Your instructions —
Copy out each line below in which the string "Fingerprints" appears.
....................
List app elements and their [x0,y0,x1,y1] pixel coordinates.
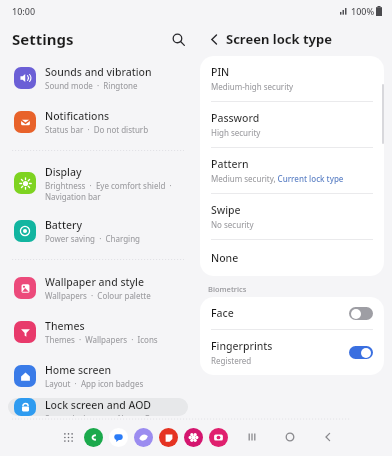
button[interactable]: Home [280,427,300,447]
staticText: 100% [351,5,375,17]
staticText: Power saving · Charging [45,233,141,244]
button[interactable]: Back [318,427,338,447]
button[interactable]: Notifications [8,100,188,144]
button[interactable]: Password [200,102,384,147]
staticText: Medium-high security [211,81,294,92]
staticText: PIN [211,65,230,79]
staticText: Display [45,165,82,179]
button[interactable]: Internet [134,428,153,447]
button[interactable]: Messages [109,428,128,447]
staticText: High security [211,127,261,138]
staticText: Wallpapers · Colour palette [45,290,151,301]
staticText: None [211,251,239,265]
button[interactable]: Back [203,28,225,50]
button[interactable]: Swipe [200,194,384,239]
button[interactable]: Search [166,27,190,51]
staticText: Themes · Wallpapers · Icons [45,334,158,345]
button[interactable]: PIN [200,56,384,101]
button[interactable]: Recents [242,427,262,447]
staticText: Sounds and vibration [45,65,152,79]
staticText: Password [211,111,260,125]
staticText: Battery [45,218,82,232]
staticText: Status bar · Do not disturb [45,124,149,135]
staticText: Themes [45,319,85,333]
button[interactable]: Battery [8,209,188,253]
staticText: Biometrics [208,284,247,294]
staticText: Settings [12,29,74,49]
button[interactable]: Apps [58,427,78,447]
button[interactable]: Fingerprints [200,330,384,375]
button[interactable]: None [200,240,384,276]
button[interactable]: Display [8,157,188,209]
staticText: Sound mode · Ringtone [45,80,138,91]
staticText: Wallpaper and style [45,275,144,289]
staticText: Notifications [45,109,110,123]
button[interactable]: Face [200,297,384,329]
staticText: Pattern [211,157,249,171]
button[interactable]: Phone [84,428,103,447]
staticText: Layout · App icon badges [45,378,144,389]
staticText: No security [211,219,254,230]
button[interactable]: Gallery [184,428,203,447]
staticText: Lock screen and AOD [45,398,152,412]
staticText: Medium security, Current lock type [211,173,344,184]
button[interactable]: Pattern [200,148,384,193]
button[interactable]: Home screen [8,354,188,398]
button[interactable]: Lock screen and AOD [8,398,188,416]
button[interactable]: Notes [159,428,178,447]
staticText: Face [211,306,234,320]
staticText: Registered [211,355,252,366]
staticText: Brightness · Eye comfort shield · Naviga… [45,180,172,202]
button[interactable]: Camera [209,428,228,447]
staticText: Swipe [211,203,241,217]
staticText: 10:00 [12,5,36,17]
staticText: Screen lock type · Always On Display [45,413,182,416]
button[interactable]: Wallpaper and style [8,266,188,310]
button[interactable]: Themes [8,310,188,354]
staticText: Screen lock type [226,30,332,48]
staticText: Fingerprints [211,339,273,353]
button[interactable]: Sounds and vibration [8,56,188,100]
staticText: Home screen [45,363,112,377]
....................
Answer section —
button[interactable]: Fingerprints [200,330,384,375]
staticText: Fingerprints [211,339,273,353]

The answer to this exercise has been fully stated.